Data provided:

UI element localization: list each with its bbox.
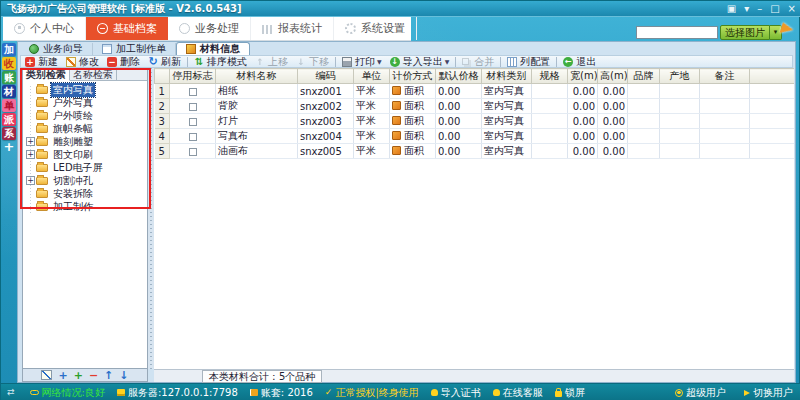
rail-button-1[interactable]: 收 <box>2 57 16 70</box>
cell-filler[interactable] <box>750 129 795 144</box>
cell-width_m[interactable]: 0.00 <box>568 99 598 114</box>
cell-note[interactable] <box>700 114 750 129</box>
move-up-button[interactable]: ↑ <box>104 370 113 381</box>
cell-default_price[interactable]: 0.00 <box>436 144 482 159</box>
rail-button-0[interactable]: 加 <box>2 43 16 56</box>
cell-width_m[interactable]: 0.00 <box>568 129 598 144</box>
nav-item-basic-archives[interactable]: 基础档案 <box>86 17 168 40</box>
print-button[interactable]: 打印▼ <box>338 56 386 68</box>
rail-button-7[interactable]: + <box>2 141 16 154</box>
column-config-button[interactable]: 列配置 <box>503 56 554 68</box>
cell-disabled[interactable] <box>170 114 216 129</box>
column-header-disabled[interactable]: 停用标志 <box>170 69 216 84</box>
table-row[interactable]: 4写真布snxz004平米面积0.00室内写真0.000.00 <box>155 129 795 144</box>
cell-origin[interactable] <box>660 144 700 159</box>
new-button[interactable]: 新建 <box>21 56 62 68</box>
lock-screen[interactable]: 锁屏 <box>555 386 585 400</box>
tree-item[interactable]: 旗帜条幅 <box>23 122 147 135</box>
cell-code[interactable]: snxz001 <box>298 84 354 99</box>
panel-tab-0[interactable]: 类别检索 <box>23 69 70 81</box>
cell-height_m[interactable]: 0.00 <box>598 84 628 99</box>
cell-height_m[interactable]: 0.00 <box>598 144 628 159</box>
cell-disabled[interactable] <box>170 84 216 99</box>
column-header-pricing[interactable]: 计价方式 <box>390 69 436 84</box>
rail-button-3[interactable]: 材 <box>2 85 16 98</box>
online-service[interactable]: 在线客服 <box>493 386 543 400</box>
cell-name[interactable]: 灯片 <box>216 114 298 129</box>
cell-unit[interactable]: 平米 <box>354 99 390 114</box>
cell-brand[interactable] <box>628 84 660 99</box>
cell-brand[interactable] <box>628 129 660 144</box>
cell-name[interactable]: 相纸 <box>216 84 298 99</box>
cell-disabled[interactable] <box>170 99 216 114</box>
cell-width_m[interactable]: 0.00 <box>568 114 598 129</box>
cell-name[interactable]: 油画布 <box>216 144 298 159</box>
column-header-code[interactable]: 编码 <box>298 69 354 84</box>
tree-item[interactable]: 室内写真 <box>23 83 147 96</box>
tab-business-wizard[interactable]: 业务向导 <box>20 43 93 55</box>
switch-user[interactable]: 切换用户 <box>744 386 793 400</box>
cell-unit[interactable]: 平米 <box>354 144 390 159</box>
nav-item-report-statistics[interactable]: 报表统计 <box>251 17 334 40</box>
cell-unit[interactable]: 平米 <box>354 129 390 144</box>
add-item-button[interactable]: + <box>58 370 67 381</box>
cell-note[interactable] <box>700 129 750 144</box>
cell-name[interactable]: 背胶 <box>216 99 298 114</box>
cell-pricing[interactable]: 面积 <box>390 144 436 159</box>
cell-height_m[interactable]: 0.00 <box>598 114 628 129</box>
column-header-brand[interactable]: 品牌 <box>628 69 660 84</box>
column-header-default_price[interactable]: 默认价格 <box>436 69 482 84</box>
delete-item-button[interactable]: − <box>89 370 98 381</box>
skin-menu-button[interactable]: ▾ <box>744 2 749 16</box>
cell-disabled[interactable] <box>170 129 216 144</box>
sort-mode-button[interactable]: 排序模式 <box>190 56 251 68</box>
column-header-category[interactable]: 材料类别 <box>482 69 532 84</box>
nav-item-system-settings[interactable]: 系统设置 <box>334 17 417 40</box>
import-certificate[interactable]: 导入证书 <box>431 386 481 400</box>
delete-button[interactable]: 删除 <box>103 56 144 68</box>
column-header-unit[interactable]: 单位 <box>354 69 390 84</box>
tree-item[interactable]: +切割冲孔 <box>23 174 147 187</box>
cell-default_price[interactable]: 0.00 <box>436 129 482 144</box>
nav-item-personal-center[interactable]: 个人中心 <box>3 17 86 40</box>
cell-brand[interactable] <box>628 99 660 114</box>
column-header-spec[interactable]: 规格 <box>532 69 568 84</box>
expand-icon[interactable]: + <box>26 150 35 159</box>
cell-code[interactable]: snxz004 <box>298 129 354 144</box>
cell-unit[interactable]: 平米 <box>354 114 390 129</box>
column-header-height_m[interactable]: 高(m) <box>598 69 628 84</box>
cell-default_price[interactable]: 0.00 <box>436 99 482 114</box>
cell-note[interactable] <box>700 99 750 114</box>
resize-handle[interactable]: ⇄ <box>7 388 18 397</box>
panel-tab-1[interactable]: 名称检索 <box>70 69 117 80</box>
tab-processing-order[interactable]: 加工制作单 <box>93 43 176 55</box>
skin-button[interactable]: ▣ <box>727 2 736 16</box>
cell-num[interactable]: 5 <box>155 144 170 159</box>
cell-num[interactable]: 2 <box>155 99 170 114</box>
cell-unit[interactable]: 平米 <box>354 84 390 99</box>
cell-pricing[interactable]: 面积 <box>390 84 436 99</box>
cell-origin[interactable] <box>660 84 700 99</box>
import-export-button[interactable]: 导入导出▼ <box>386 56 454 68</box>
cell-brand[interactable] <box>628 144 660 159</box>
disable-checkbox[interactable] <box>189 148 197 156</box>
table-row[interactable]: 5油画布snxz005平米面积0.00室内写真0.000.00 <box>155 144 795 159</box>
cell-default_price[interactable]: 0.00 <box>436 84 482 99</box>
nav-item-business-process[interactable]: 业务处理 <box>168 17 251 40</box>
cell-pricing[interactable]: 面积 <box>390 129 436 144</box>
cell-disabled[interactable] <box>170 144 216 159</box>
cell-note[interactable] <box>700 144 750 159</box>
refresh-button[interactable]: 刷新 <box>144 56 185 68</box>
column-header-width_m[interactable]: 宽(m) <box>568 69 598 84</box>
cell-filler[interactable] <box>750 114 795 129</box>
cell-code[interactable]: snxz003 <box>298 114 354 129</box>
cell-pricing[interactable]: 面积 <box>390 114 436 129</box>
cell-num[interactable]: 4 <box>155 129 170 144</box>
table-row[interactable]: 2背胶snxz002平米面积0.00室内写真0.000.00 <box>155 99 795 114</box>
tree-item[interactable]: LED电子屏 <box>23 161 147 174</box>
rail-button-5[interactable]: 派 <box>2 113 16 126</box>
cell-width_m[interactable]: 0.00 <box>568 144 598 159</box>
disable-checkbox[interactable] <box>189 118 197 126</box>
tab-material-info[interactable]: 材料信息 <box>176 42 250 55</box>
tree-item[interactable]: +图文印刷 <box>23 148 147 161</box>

* * *

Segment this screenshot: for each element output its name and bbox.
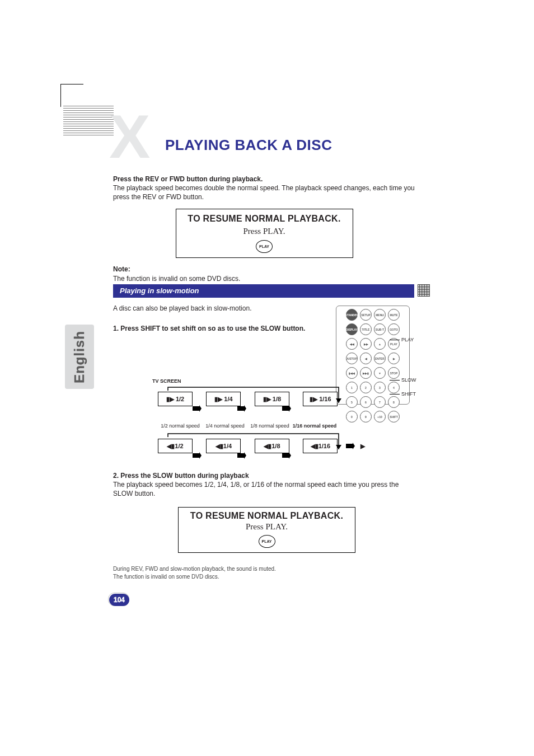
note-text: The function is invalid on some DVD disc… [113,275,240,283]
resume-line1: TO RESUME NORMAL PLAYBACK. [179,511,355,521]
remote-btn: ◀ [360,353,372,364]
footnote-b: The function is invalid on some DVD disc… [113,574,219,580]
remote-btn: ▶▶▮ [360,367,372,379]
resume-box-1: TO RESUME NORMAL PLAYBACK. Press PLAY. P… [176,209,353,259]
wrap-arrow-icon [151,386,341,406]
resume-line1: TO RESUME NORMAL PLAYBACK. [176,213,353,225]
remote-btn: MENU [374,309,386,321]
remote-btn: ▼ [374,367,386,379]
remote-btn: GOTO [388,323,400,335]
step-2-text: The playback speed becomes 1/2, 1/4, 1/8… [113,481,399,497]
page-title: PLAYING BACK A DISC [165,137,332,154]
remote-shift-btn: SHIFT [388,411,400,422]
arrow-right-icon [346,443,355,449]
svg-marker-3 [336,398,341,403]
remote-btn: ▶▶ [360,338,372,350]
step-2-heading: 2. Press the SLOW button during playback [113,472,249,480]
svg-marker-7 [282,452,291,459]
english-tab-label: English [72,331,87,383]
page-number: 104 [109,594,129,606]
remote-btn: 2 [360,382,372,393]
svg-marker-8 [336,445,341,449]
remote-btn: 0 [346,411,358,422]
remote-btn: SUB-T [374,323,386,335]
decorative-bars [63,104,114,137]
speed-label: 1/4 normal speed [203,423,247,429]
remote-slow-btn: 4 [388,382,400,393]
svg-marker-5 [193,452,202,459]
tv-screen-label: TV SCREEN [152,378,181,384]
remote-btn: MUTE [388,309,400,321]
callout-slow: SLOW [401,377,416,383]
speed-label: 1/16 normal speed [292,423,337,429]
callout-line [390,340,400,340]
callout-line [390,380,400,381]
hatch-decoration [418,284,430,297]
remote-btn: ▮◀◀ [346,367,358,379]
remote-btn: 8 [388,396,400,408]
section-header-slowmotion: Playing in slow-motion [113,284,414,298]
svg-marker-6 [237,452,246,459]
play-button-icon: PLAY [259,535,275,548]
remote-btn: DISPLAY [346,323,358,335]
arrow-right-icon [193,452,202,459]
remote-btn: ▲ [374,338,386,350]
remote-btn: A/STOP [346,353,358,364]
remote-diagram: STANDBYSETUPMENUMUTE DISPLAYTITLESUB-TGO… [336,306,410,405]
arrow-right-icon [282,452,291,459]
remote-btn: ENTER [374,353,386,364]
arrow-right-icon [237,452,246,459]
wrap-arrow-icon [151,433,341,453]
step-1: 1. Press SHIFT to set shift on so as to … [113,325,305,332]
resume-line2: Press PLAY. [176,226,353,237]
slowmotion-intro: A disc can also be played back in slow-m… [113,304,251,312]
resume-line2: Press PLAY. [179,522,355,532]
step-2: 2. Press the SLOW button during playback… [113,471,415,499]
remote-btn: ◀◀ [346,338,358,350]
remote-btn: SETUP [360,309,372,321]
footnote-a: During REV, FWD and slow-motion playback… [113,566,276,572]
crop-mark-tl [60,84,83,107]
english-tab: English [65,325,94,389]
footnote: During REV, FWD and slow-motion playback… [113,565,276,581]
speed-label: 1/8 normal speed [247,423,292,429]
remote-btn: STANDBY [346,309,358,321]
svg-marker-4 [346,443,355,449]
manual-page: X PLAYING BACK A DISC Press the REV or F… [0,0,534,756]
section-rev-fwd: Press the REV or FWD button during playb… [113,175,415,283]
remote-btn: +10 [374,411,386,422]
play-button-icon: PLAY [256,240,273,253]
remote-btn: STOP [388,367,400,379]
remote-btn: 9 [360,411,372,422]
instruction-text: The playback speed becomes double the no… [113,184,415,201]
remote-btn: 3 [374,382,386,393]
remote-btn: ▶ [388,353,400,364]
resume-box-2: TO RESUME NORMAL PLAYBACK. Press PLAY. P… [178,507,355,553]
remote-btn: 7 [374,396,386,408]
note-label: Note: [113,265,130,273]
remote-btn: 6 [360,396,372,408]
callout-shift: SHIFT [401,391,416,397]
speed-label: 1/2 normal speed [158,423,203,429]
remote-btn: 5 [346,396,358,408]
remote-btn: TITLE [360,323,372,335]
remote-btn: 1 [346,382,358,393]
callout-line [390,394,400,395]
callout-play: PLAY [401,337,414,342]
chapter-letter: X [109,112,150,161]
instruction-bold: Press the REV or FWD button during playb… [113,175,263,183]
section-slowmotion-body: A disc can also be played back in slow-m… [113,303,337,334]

What you should do:
Nothing but a number is needed: the count of lines above that contain "step".

Output of the exercise:
4